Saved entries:
#####
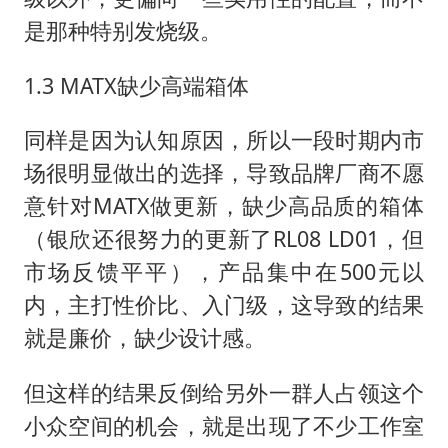
是那种特别发烧级。
1.3 MATX缺少高端箱体
同样是因为认知原因，所以一段时期内市
场很明显做出的选择，导致品牌厂商不愿
意针对MATX做更新，缺少高品质的箱体
（银欣还很努力的更新了RL08 LD01，但
市场反馈平平），产品集中在500元以
内，主打性价比、入门级，这导致的结果
就是廉价，缺少设计感。
但这样的结果反倒给另外一群人占领这个
小众空间的机会，就是出现了不少工作室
#####
Set down only the line containing "意针对MATX做更新，缺少高品质的箱体" and the lines after it through the end, exactly as they appear above.

== RESULT OF THIS TASK ==
意针对MATX做更新，缺少高品质的箱体
（银欣还很努力的更新了RL08 LD01，但
市场反馈平平），产品集中在500元以
内，主打性价比、入门级，这导致的结果
就是廉价，缺少设计感。
但这样的结果反倒给另外一群人占领这个
小众空间的机会，就是出现了不少工作室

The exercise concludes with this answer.